Work required. Go through the records below and write each one out again unchanged.

Dataset records.
::::

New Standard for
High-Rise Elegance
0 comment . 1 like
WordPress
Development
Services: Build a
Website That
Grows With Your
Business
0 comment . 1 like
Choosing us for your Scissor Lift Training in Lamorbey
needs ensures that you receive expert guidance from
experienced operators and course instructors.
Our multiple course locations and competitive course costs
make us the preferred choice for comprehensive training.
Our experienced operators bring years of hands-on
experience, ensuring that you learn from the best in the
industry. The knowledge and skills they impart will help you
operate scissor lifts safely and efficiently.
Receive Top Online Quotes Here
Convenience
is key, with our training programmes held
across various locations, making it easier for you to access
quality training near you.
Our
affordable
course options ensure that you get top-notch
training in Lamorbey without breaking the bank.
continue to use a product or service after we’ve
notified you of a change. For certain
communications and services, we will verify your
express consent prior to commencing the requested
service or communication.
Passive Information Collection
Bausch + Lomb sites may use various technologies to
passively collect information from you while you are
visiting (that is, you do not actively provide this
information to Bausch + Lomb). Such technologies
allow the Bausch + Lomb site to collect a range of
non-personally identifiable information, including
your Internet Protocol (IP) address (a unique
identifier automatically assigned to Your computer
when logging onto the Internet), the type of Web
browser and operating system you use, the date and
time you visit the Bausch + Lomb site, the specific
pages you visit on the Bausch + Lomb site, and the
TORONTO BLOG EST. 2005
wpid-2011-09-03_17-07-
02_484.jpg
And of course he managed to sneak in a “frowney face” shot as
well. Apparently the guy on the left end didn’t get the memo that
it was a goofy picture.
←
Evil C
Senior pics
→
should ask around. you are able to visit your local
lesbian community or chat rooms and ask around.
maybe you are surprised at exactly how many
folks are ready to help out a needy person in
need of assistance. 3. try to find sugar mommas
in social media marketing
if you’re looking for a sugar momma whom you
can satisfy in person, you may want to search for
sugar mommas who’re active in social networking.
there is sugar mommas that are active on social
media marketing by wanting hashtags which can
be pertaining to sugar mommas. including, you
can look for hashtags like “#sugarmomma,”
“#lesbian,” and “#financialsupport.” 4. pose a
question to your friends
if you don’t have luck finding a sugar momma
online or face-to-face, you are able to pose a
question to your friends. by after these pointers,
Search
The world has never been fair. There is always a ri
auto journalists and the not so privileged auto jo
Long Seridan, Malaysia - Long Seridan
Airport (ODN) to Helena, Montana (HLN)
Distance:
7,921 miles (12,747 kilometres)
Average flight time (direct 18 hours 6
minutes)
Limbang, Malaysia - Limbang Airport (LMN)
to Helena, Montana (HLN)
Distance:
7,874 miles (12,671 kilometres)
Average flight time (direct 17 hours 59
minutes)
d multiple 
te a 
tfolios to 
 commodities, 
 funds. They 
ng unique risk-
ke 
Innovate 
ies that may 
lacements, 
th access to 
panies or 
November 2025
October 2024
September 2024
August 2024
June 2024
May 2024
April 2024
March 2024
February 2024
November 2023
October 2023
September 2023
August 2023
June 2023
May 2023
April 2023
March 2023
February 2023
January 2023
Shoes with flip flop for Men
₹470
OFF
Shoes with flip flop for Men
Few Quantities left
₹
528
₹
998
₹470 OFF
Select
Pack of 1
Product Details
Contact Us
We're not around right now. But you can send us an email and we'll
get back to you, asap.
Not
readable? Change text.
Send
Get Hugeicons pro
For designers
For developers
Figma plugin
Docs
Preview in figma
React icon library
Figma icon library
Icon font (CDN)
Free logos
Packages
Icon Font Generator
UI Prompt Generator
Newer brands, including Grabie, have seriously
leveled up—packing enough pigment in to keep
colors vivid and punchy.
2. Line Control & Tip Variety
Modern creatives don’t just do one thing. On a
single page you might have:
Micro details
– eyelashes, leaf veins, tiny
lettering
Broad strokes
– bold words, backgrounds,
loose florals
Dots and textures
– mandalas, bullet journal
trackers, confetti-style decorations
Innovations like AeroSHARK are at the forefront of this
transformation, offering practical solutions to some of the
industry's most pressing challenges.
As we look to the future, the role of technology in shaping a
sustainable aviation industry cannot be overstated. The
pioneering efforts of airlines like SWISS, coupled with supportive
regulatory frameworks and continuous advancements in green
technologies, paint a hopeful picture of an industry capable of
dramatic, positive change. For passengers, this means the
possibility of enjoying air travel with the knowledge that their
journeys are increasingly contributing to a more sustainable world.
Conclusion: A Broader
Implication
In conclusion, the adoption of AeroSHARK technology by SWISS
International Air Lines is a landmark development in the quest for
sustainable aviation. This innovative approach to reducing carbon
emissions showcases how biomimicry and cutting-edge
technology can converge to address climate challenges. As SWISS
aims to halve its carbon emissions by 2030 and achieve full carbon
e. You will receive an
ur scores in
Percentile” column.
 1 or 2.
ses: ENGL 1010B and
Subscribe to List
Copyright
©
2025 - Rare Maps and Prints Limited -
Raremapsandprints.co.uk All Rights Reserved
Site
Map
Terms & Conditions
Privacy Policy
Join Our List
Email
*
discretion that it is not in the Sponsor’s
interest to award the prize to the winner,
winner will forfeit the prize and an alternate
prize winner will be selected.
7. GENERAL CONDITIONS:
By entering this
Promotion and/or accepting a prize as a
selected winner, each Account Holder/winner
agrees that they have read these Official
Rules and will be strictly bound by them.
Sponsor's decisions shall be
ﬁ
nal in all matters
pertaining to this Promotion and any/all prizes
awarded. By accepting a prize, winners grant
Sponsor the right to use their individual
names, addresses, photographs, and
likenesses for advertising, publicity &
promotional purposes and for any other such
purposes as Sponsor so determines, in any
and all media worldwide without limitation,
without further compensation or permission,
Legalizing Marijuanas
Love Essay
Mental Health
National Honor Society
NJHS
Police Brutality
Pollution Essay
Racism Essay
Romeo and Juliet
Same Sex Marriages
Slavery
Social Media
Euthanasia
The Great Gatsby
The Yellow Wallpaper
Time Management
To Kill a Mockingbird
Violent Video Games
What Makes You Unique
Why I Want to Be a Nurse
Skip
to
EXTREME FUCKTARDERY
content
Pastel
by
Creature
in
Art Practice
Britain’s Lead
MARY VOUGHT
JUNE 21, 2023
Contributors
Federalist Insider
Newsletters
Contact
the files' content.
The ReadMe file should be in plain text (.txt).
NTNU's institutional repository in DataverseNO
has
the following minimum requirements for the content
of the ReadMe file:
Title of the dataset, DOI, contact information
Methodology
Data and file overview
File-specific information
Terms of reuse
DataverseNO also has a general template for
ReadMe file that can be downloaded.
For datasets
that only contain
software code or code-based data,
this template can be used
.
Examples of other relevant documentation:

::::

Solution to this problem.
New Standard for
High-Rise Elegance
0 comment . 1 like
WordPress
Development
Services: Build a
Website That
Grows With Your
Business
0 comment . 1 like
Choosing us for your Scissor Lift Training in Lamorbey
needs ensures that you receive expert guidance from
experienced operators and course instructors.
Our multiple course locations and competitive course costs
make us the preferred choice for comprehensive training.
Our experienced operators bring years of hands-on
experience, ensuring that you learn from the best in the
industry. The knowledge and skills they impart will help you
operate scissor lifts safely and efficiently.
Receive Top Online Quotes Here
Convenience
is key, with our training programmes held
across various locations, making it easier for you to access
quality training near you.
Our
affordable
course options ensure that you get top-notch
training in Lamorbey without breaking the bank.
continue to use a product or service after we’ve
notified you of a change. For certain
communications and services, we will verify your
express consent prior to commencing the requested
service or communication.
Passive Information Collection
Bausch + Lomb sites may use various technologies to
passively collect information from you while you are
visiting (that is, you do not actively provide this
information to Bausch + Lomb). Such technologies
allow the Bausch + Lomb site to collect a range of
non-personally identifiable information, including
your Internet Protocol (IP) address (a unique
identifier automatically assigned to Your computer
when logging onto the Internet), the type of Web
browser and operating system you use, the date and
time you visit the Bausch + Lomb site, the specific
pages you visit on the Bausch + Lomb site, and the
TORONTO BLOG EST. 2005
wpid-2011-09-03_17-07-
02_484.jpg
And of course he managed to sneak in a “frowney face” shot as
well. Apparently the guy on the left end didn’t get the memo that
it was a goofy picture.
←
Evil C
Senior pics
→
should ask around. you are able to visit your local
lesbian community or chat rooms and ask around.
maybe you are surprised at exactly how many
folks are ready to help out a needy person in
need of assistance. 3. try to find sugar mommas
in social media marketing
if you’re looking for a sugar momma whom you
can satisfy in person, you may want to search for
sugar mommas who’re active in social networking.
there is sugar mommas that are active on social
media marketing by wanting hashtags which can
be pertaining to sugar mommas. including, you
can look for hashtags like “#sugarmomma,”
“#lesbian,” and “#financialsupport.” 4. pose a
question to your friends
if you don’t have luck finding a sugar momma
online or face-to-face, you are able to pose a
question to your friends. by after these pointers,
Search
The world has never been fair. There is always a ri
auto journalists and the not so privileged auto jo
Long Seridan, Malaysia - Long Seridan
Airport (ODN) to Helena, Montana (HLN)
Distance:
7,921 miles (12,747 kilometres)
Average flight time (direct 18 hours 6
minutes)
Limbang, Malaysia - Limbang Airport (LMN)
to Helena, Montana (HLN)
Distance:
7,874 miles (12,671 kilometres)
Average flight time (direct 17 hours 59
minutes)
d multiple 
te a 
tfolios to 
 commodities, 
 funds. They 
ng unique risk-
ke 
Innovate 
ies that may 
lacements, 
th access to 
panies or 
November 2025
October 2024
September 2024
August 2024
June 2024
May 2024
April 2024
March 2024
February 2024
November 2023
October 2023
September 2023
August 2023
June 2023
May 2023
April 2023
March 2023
February 2023
January 2023
Shoes with flip flop for Men
₹470
OFF
Shoes with flip flop for Men
Few Quantities left
₹
528
₹
998
₹470 OFF
Select
Pack of 1
Product Details
Contact Us
We're not around right now. But you can send us an email and we'll
get back to you, asap.
Not
readable? Change text.
Send
Get Hugeicons pro
For designers
For developers
Figma plugin
Docs
Preview in figma
React icon library
Figma icon library
Icon font (CDN)
Free logos
Packages
Icon Font Generator
UI Prompt Generator
Newer brands, including Grabie, have seriously
leveled up—packing enough pigment in to keep
colors vivid and punchy.
2. Line Control & Tip Variety
Modern creatives don’t just do one thing. On a
single page you might have:
Micro details
– eyelashes, leaf veins, tiny
lettering
Broad strokes
– bold words, backgrounds,
loose florals
Dots and textures
– mandalas, bullet journal
trackers, confetti-style decorations
Innovations like AeroSHARK are at the forefront of this
transformation, offering practical solutions to some of the
industry's most pressing challenges.
As we look to the future, the role of technology in shaping a
sustainable aviation industry cannot be overstated. The
pioneering efforts of airlines like SWISS, coupled with supportive
regulatory frameworks and continuous advancements in green
technologies, paint a hopeful picture of an industry capable of
dramatic, positive change. For passengers, this means the
possibility of enjoying air travel with the knowledge that their
journeys are increasingly contributing to a more sustainable world.
Conclusion: A Broader
Implication
In conclusion, the adoption of AeroSHARK technology by SWISS
International Air Lines is a landmark development in the quest for
sustainable aviation. This innovative approach to reducing carbon
emissions showcases how biomimicry and cutting-edge
technology can converge to address climate challenges. As SWISS
aims to halve its carbon emissions by 2030 and achieve full carbon
e. You will receive an
ur scores in
Percentile” column.
 1 or 2.
ses: ENGL 1010B and
Subscribe to List
Copyright
©
2025 - Rare Maps and Prints Limited -
Raremapsandprints.co.uk All Rights Reserved
Site
Map
Terms & Conditions
Privacy Policy
Join Our List
Email
*
discretion that it is not in the Sponsor’s
interest to award the prize to the winner,
winner will forfeit the prize and an alternate
prize winner will be selected.
7. GENERAL CONDITIONS:
By entering this
Promotion and/or accepting a prize as a
selected winner, each Account Holder/winner
agrees that they have read these Official
Rules and will be strictly bound by them.
Sponsor's decisions shall be
ﬁ
nal in all matters
pertaining to this Promotion and any/all prizes
awarded. By accepting a prize, winners grant
Sponsor the right to use their individual
names, addresses, photographs, and
likenesses for advertising, publicity &
promotional purposes and for any other such
purposes as Sponsor so determines, in any
and all media worldwide without limitation,
without further compensation or permission,
Legalizing Marijuanas
Love Essay
Mental Health
National Honor Society
NJHS
Police Brutality
Pollution Essay
Racism Essay
Romeo and Juliet
Same Sex Marriages
Slavery
Social Media
Euthanasia
The Great Gatsby
The Yellow Wallpaper
Time Management
To Kill a Mockingbird
Violent Video Games
What Makes You Unique
Why I Want to Be a Nurse
Skip
to
EXTREME FUCKTARDERY
content
Pastel
by
Creature
in
Art Practice
Britain’s Lead
MARY VOUGHT
JUNE 21, 2023
Contributors
Federalist Insider
Newsletters
Contact
the files' content.
The ReadMe file should be in plain text (.txt).
NTNU's institutional repository in DataverseNO
has
the following minimum requirements for the content
of the ReadMe file:
Title of the dataset, DOI, contact information
Methodology
Data and file overview
File-specific information
Terms of reuse
DataverseNO also has a general template for
ReadMe file that can be downloaded.
For datasets
that only contain
software code or code-based data,
this template can be used
.
Examples of other relevant documentation:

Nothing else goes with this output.